Now I realize that no terminology is going to magically put everybody on the same page. Nor will any term resolve longstanding political differences of the varied groupings that make up the resistance to the Trump administration. We’re still going to lock horns, for example, over the Democratic Party – its nature and reform (and radical) possibilities. No doubt differences will crop as well over the role of the labor movement and other traditional social organizations aligned to the Democratic Party. Nor will everybody be on the same page as far as how to engage the Trump administration. Finally, the discussions will continue on the merits (or weaknesses) of an economic-working-class populism that subordinates (and sometimes is deaf to) issues of race, gender, sexuality, and nationality.

None of this, however, changes my decision to bench “center.” I haven’t quite figured out what I will put in its place. But I do know this: what I won’t bench is is my conviction that broad and flexible strategic and tactical concepts of struggle that unify people and organizations, politically and socially varied in outlook and composition, is imperative at this moment.

If Trump goes?

A comment of mine to someone else’s post. I hope you get the gist.

I hope you are right, that Trump’s days are numbered. I go back and forth as to Trump’s longevity in office. If he goes, its effects across the political landscape, would go beyond, in my view, an exchange of one bad cop for another and the triggering of an angry backlash from Trump’s base.

First, Pence is a nasty right winger to be sure.
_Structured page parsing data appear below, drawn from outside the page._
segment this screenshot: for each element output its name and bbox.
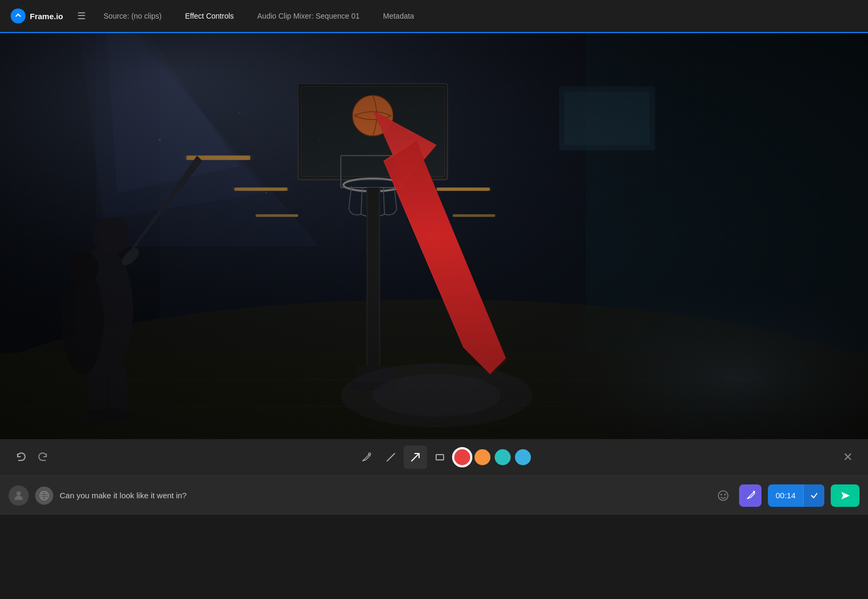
close-drawing-button[interactable]: ✕ — [838, 448, 857, 467]
timestamp-check-button[interactable] — [803, 484, 824, 507]
rect-tool-button[interactable] — [428, 446, 452, 469]
brand-name: Frame.io — [30, 12, 63, 21]
svg-point-77 — [718, 491, 728, 500]
undo-redo-group — [11, 447, 53, 467]
tab-effect-controls[interactable]: Effect Controls — [173, 0, 245, 33]
brand-icon — [11, 9, 26, 23]
draw-tools-group — [355, 446, 533, 469]
svg-marker-81 — [841, 492, 850, 499]
color-red[interactable] — [454, 449, 470, 465]
arrow-tool-button[interactable] — [404, 446, 427, 469]
hamburger-icon[interactable]: ☰ — [77, 10, 86, 22]
tab-audio-clip-mixer[interactable]: Audio Clip Mixer: Sequence 01 — [245, 0, 371, 33]
svg-point-71 — [17, 491, 21, 496]
brand-logo[interactable]: Frame.io — [6, 9, 68, 23]
send-button[interactable] — [831, 484, 859, 507]
svg-line-69 — [412, 454, 419, 461]
emoji-button[interactable] — [714, 486, 733, 505]
world-icon — [35, 487, 53, 505]
timestamp-text: 00:14 — [768, 491, 803, 500]
svg-point-78 — [720, 493, 722, 495]
tab-bar: Frame.io ☰ Source: (no clips) Effect Con… — [0, 0, 868, 33]
undo-button[interactable] — [11, 447, 31, 467]
user-avatar — [9, 485, 29, 506]
tab-source[interactable]: Source: (no clips) — [92, 0, 174, 33]
video-player — [0, 33, 868, 439]
svg-point-0 — [14, 12, 22, 20]
redo-button[interactable] — [33, 447, 53, 467]
svg-line-68 — [387, 454, 395, 461]
color-teal[interactable] — [495, 449, 511, 465]
svg-rect-70 — [436, 455, 444, 460]
color-blue[interactable] — [515, 449, 531, 465]
line-tool-button[interactable] — [379, 446, 403, 469]
pen-tool-button[interactable] — [355, 446, 378, 469]
timestamp-button[interactable]: 00:14 — [768, 484, 824, 507]
comment-bar: 00:14 — [0, 475, 868, 515]
comment-input[interactable] — [60, 491, 707, 500]
color-orange[interactable] — [474, 449, 490, 465]
drawing-toolbar: ✕ — [0, 439, 868, 475]
svg-point-80 — [753, 491, 755, 493]
svg-point-79 — [724, 493, 726, 495]
tab-metadata[interactable]: Metadata — [371, 0, 425, 33]
annotation-brush-button[interactable] — [739, 484, 761, 507]
svg-rect-66 — [0, 33, 868, 439]
svg-point-67 — [369, 453, 371, 455]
But his political pedigree isn’t identical with Trump’s. Pence’s traces back to the rise of Reagan and Reaganism, while Trump’s better fits the new kids on the bloc – the alt right. This latter association makes Trump uniquely dangerous, but what cranks up the danger meter to a much higher reading is his psychological makeup – his unpredictability, instability, and narcissism.

This toxic mix of extremist politics and a pronounced personality disorder makes Trump at once completely contemptuous of democratic governance and ready to take highly risky actions without serious consideration of their consequences to the country and world. It doesn’t take a flight of imagination to hear Trump repeating the words of the absolutist ruler of France Louis 14th, if he were familiar with them, who, so the story goes, exclaimed, “L’Etat c’est Moi,” (I am the State). Thus, a Trumpless White House would allow me anyway to breathe a little easier, while fully understanding all the while that we would still face major challenges and dangers from a Pence administration.

As for Trump’s core supporters, it is fair to think that many will become enraged by the sacking of their Boss, but it’s also not out of the question that some – maybe no more than a silver – will become demobilized, too much duplicity and stress for them. Much would depend on what Trump would do in reaction to his unceremonious dimissal. Meanwhile, new and significant rifts, almost inevitably, would open up in the GOP political coalition, as the alt right goes to war with the traditional right. And on our side of the ledger, it is reasonable to expect that the broader democratic coalition and the Democratic Party will gain momentum, energy, and confidence due to Trump’s ouster. Finally, I can’t help but think that all this and more would improve, among other things, our election prospects next year.